===== ENTRIES SUPPLIED =====
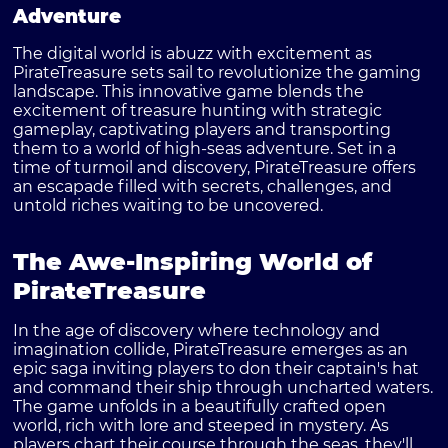
Adventure
The digital world is abuzz with excitement as
PirateTreasure sets sail to revolutionize the gaming
landscape. This innovative game blends the
excitement of treasure hunting with strategic
gameplay, captivating players and transporting
them to a world of high-seas adventure. Set in a
time of turmoil and discovery, PirateTreasure offers
an escapade filled with secrets, challenges, and
untold riches waiting to be uncovered.
The Awe-Inspiring World of
PirateTreasure
In the age of discovery where technology and
imagination collide, PirateTreasure emerges as an
epic saga inviting players to don their captain's hat
and command their ship through uncharted waters.
The game unfolds in a beautifully crafted open
world, rich with lore and steeped in mystery. As
players chart their course through the seas, they'll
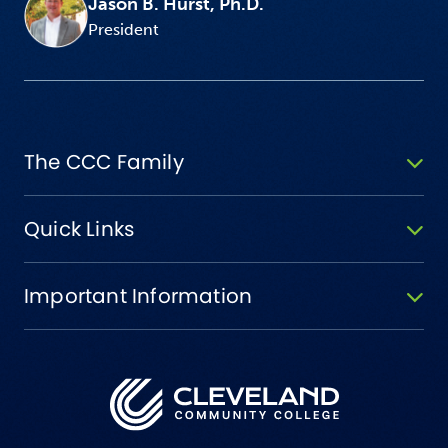
Jason B. Hurst, Ph.D.
President
The CCC Family
Quick Links
Important Information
=====
• **TASK**
Please ensure that the data above is repeated exactly, with no pictures in the copy.

• **SOLUTION TO THE EXERCISE**
Adventure
The digital world is abuzz with excitement as
PirateTreasure sets sail to revolutionize the gaming
landscape. This innovative game blends the
excitement of treasure hunting with strategic
gameplay, captivating players and transporting
them to a world of high-seas adventure. Set in a
time of turmoil and discovery, PirateTreasure offers
an escapade filled with secrets, challenges, and
untold riches waiting to be uncovered.
The Awe-Inspiring World of
PirateTreasure
In the age of discovery where technology and
imagination collide, PirateTreasure emerges as an
epic saga inviting players to don their captain's hat
and command their ship through uncharted waters.
The game unfolds in a beautifully crafted open
world, rich with lore and steeped in mystery. As
players chart their course through the seas, they'll
Jason B. Hurst, Ph.D.
President
The CCC Family
Quick Links
Important Information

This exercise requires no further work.